O documento levanta a suspeita de que informações sigilosas relacionadas a investigações e operações policiais teriam chegado antecipadamente ao empresário. Entre os dados que supostamente teriam sido vazados estão informações sobre ordens judiciais, quebras de sigilo e mandados de busca e apreensão.
Conforme o relatório, os avisos prévios teriam permitido a Vorcaro adotar medidas para movimentar ativos financeiros e ocultar documentos antes do cumprimento das determinações judiciais.
A investigação também estabelece uma possível conexão entre os supostos vazamentos e um contrato de R$ 131 milhões firmado entre o Banco Master e o escritório de advocacia de Viviane Barci de Moraes, esposa do ministro Alexandre de Moraes.

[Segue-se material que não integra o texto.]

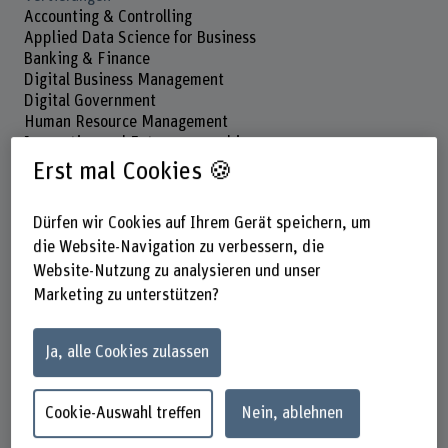
Accounting & Controlling
Applied Data Science for Business
Banking & Finance
Digital Business Management
Digital Government
Human Resource Management
Innovation and Entrepreneurship
Sustainable Business
Erst mal Cookies 🍪
Global Management
Marketing
Dürfen wir Cookies auf Ihrem Gerät speichern, um
Real Estate Management
die Website-Navigation zu verbessern, die
Wirtschafts- & Digitalrecht
Website-Nutzung zu analysieren und unser
Studienform
Marketing zu unterstützen?
Vollzeit (6 Semester), Teilzeit (8 Semester)
Studienbeginn
Ja, alle Cookies zulassen
KW 38, mit einem Einführungstag in KW 37
Anmeldefrist
Cookie-Auswahl treffen
Nein, ablehnen
Wir haben noch freie Plätze.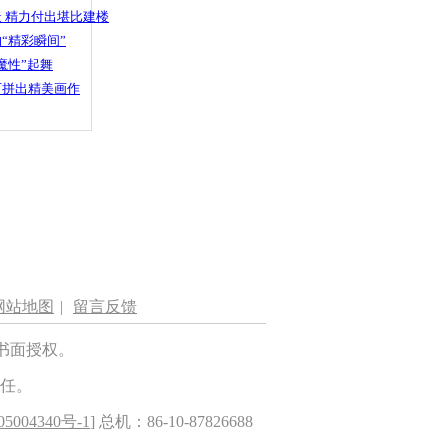
 精力付出堪比建楼
“精彩瞬间”
魔性”起舞
石拼出精美画作
网站地图
|
留言反馈
书面授权。
任。
5004340号-1
] 总机：86-10-87826688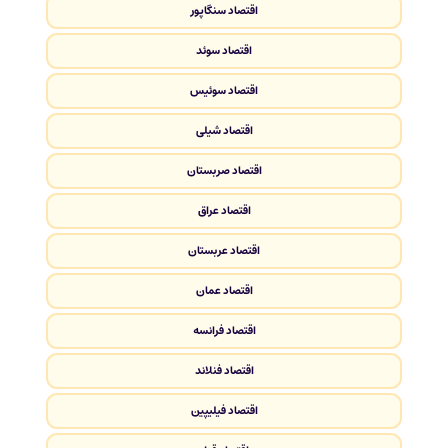
اقتصاد سنگاپور
اقتصاد سوئد
اقتصاد سوئیس
اقتصاد شیلی
اقتصاد صربستان
اقتصاد عراق
اقتصاد عربستان
اقتصاد عمان
اقتصاد فرانسه
اقتصاد فنلاند
اقتصاد فیلیپین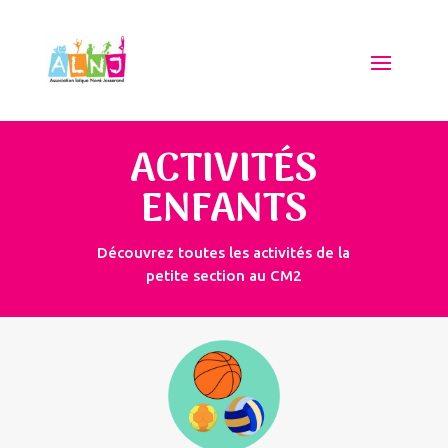
ACTIVITÉS
ENFANTS
Découvrez toutes les activités de la
petite section au CM2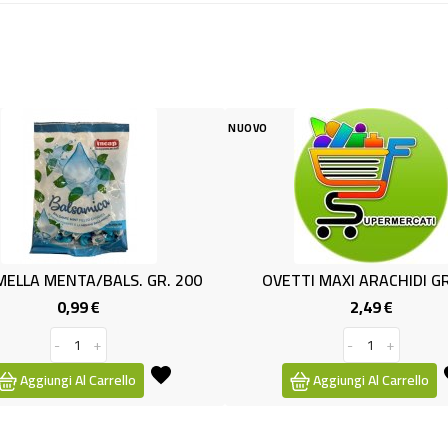
NUOVO
NUOVO
CONF.FRUT
Aggi
200
OVETTI MAXI ARACHIDI GR.200
2,49 €
Prezzo
-
+
Aggiungi Al Carrello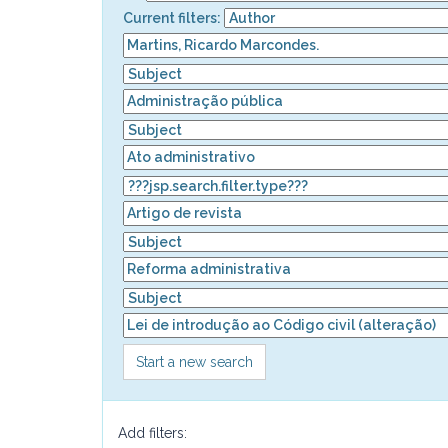
Current filters:
Start a new search
Add filters: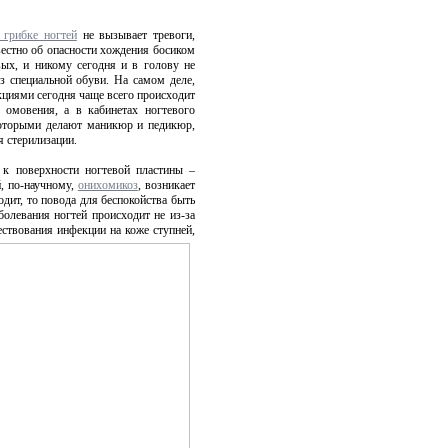
 грибке ногтей
не вызывает тревоги,
вестно об опасности хождения босиком
вых, и никому сегодня и в голову не
ез специальной обуви. На самом деле,
циями сегодня чаще всего происходит
 омовения, а в кабинетах ногтевого
 которыми делают маникюр и педикюр,
я стерилизации.
к поверхности ногтевой пластины –
й, по-научному,
онихомикоз
, возникает
одит, то повода для беспокойства быть
олевания ногтей происходит не из-за
ествования инфекции на коже ступней,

A menção ao contrato aparece no contexto das apurações sobre a relação entre Vorcaro e integrantes do Judiciário. O relatório, contudo, apresenta suspeitas que ainda dependem de apuração e não representa, por si só, uma conclusão definitiva sobre a existência de crimes.
O caso ocorre em meio ao aumento da tensão dentro do Supremo e às disputas envolvendo as investigações relacionadas ao Banco Master, que já provocaram confrontos entre integrantes da Corte.
As suspeitas apontadas pela PF deverão ser analisadas pelas autoridades competentes, enquanto os envolvidos ainda têm direito à defesa e à contestação das conclusões apresentadas no relatório.